Uber Architecture and System Design

Kasun Dissanayake
Nerd For Tech
Published in
13 min readMar 18, 2021

In this article, we’re learning about the Architecture and the system design of Taxi Application services like Uber. In the Uber Application when the rider(The person who wants a CAB) requests a driver on the App, the Driver goes to the place to pick that User. Behind the scene, there are 1000 servers which support the trip, and terabytes of the data have been used for the trip. When the beginning of the Uber company they had simple monolithic architecture. They had a backend service, frontend service, and database. Initially, they used python for application servers. They used a Python-based framework for asynchronous tasks.

After 2014 and now Uber’s architecture has evolved to something called service-oriented architecture. Now Uber owns taxis as well as food and cargo. Everything has built into one system. Now the challenging thing for Uber or any taxi-related platform is to meet the supply to the demand or demand to the supply. the main task of the backend of Uber is to serve the mobile traffic. Because without the mobile phone it is pretty hard to run these services. Because everything works on GPS. The next thing is the Uber system is like a real-time marketplace to match riders to the cabs. So that means we need 2 different services in the architecture,

  • Supply Service
  • Demand Service

DISCO (Dispatch Optimization)

Let’s talk about how this Dispatch system works. The dispatch system completely works on Map and Location data. That means we had to model our location data and map properly. It is pretty much hard to summarize and approximate locations using latitude and longitude data. To solve that Uber used the Google S2 library.

What is Google S2 Geometry Library?

A unique feature of the S2 library is that unlike traditional geographic information systems, which represent data as flat two-dimensional projections (similar to an atlas), the S2 library represents all data on a three-dimensional sphere (similar to a globe). This makes it possible to build a worldwide geographic database with no seams or singularities, using a single coordinate system, and with low distortion everywhere compared to the true shape of the Earth. While the Earth is not quite spherical, it is much closer to being a sphere than it is to be flat!

S2 Features

Notable features of the library include:

  • Flexible support for spatial indexing, including the ability to approximate arbitrary regions as collections of discrete S2 cells. This feature makes it easy to build large distributed spatial indexes.
  • Fast in-memory spatial indexing of collections of points, polylines, and polygons.
  • Robust constructive operations (such as intersection, union, and simplification) and boolean predicates (such as testing for containment).
  • Efficient query operations for finding nearby objects, measuring distances, computing centroids, etc.
  • A flexible and robust implementation of snap rounding (a geometric technique that allows operations to be implemented 100% robustly while using small and fast coordinate representations).
  • A collection of efficient yet exact mathematical predicates for testing relationships among geometric primitives.
  • Extensive testing on Google’s vast collection of geographic data.
  • Flexible Apache 2.0 license.

This library takes spherical map data and it decides this data into tiny cells (Ex: 1km x 1 km cell). Once we join these cells we can get the complete map. Each cell has a unique ID. This is the easiest way to store data in a distributed manner. You just need the ID of the cell to get the location data from the servers (We can use consistent hashing to store data).

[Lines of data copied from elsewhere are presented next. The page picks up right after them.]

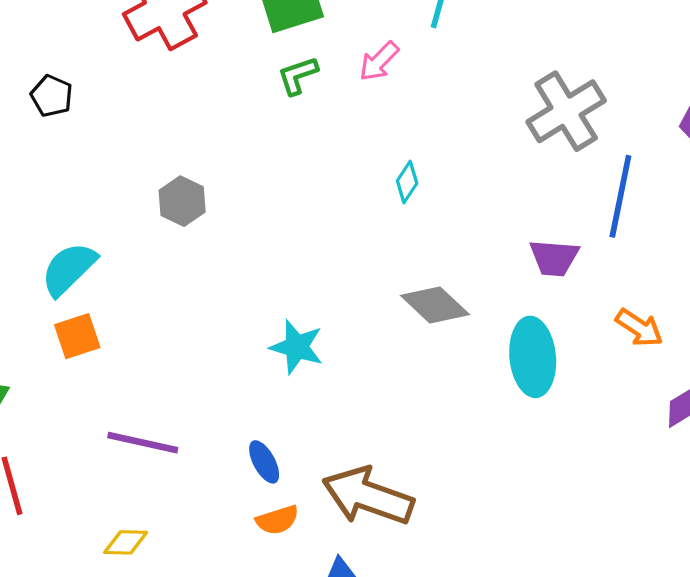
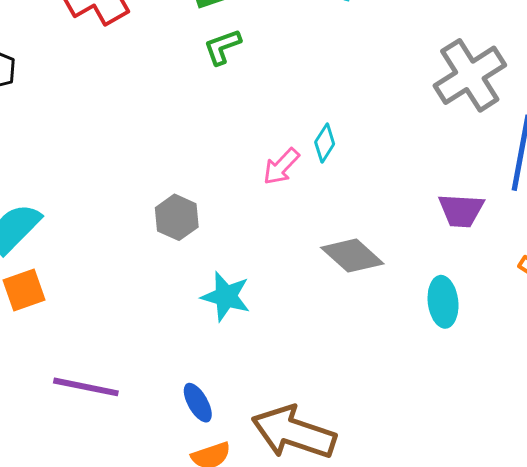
pink arrow: (379, 61) -> (281, 167), moved
gray hexagon: (182, 201) -> (177, 217), moved
cyan ellipse: (533, 357) -> (443, 302), size x0.7

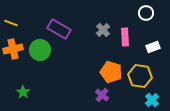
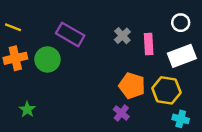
white circle: (146, 13) -> (181, 23), moved
white rectangle: (153, 47) -> (182, 56), size x1.6
cyan cross: (152, 100) -> (181, 119), turned -32

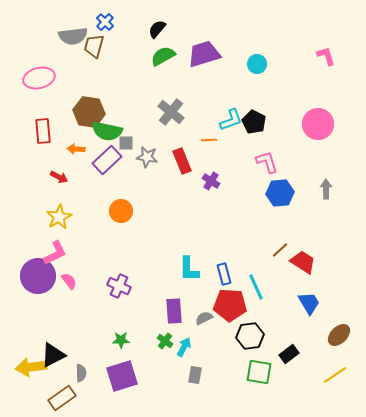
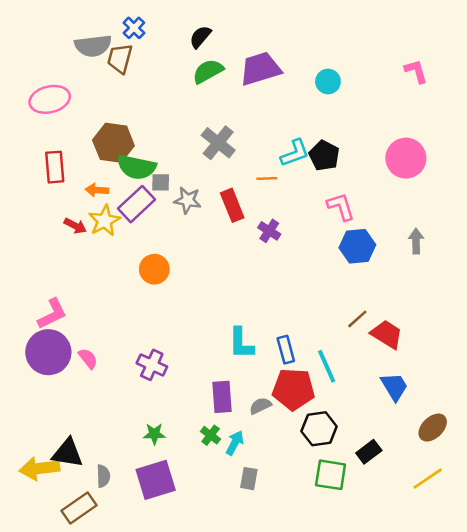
yellow star: (59, 217) -> (105, 221), moved
pink L-shape: (55, 253) -> (52, 314), moved
black triangle: (53, 355) -> (68, 453), turned 36

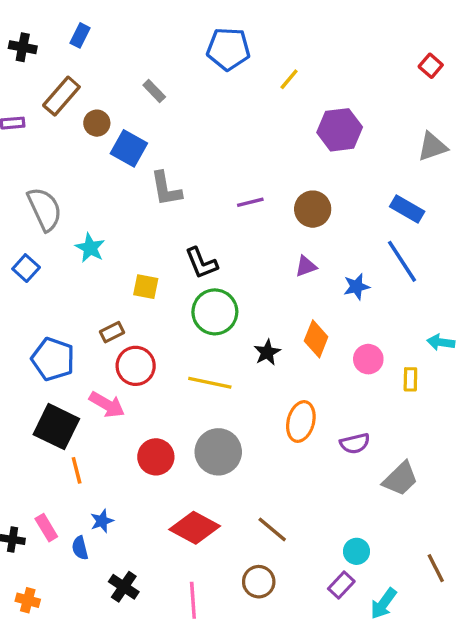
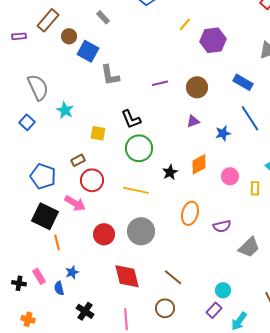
yellow line: (289, 79) -> (185, 24), moved
blue rectangle: (407, 209) -> (243, 82), moved
orange diamond: (316, 339) -> (199, 164), turned 40
red diamond: (195, 528) -> (127, 276), turned 48

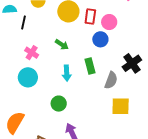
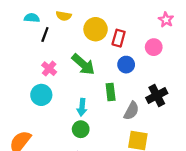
pink circle: (109, 22) -> (154, 47), moved
green arrow: (62, 45) -> (83, 64), size x1.6
cyan arrow: (67, 73) -> (82, 107), moved
green circle: (59, 104) -> (81, 129), moved

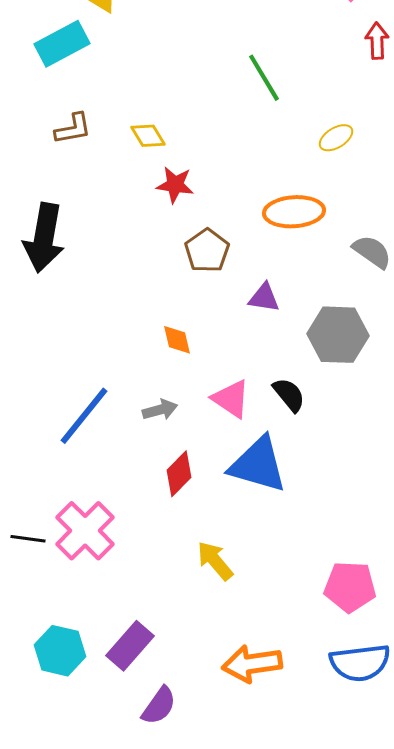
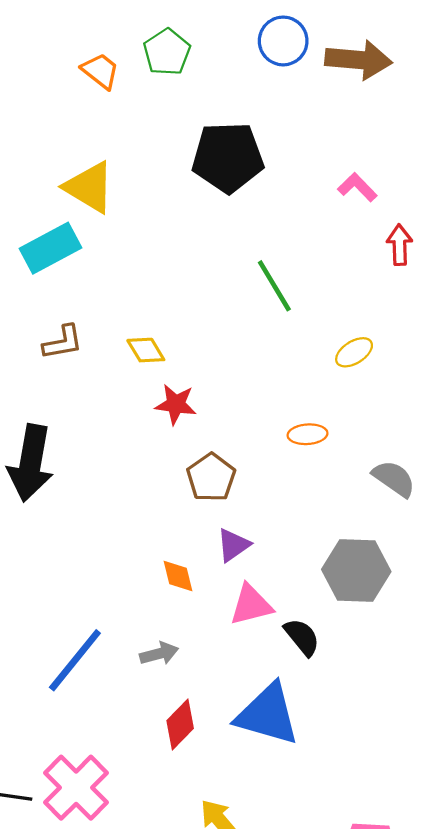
orange ellipse: (294, 212) -> (308, 434), size x0.6
purple triangle: (264, 298) -> (233, 545), moved, turned -44
pink triangle: (231, 399) -> (251, 605), moved, turned -48

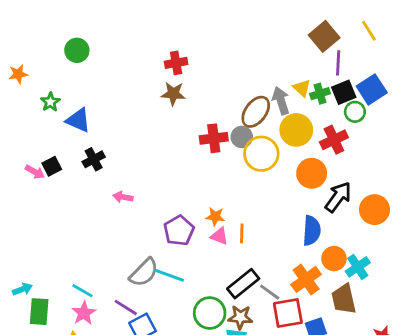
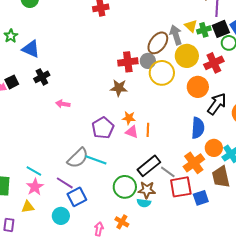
brown star: (173, 94) -> (119, 88), moved

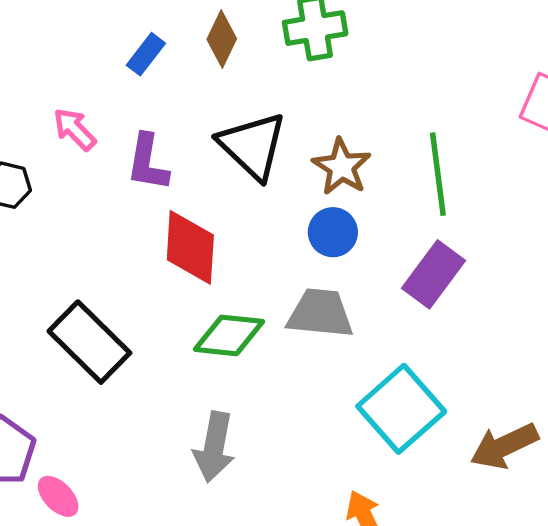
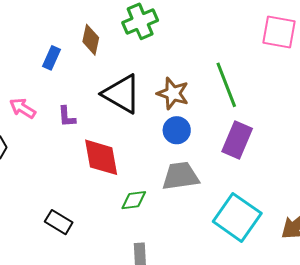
purple L-shape: (148, 162) -> (67, 117), size x0.7
green diamond: (229, 335) -> (134, 200), size x0.7
black rectangle: (89, 342) -> (59, 222), size x0.6

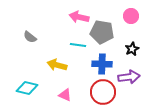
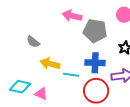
gray semicircle: (30, 37) -> (33, 42), moved
cyan line: (78, 45) -> (71, 75), moved
pink triangle: (65, 95) -> (41, 94), moved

Also, S2 Library gives you the coverage of any given cell. Say for example we want a drawn circle on the map and we want to figure out all the suppliers available inside the circle. What we need to do is use the S2 library and give a radius to it. So it will automatically filter out all the cells which contribute to that particular circle. That way we know all the cell IDs. So now we can easily filter the data which we need and also which belongs to that cell. That way we had a list of supplies available in all the cells and we can calculate ETA.

When do we want to match Rider to Driver?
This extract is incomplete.